Work to complete
Restate all of the following data exactly, keeping any images out of the copy.

Records for the exercise
###

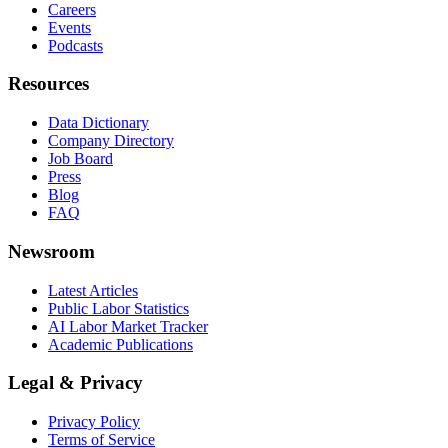
Careers
Events
Podcasts
Resources
Data Dictionary
Company Directory
Job Board
Press
Blog
FAQ
Newsroom
Latest Articles
Public Labor Statistics
AI Labor Market Tracker
Academic Publications
Legal & Privacy
Privacy Policy
Terms of Service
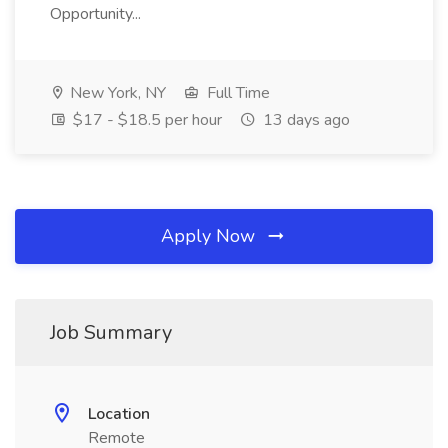
Opportunity...
New York, NY
Full Time
$17 - $18.5 per hour
13 days ago
Apply Now
Job Summary
Location
Remote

###

Response area
Careers
Events
Podcasts
Resources
Data Dictionary
Company Directory
Job Board
Press
Blog
FAQ
Newsroom
Latest Articles
Public Labor Statistics
AI Labor Market Tracker
Academic Publications
Legal & Privacy
Privacy Policy
Terms of Service
Opportunity...
New York, NY
Full Time
$17 - $18.5 per hour
13 days ago
Apply Now
Job Summary
Location
Remote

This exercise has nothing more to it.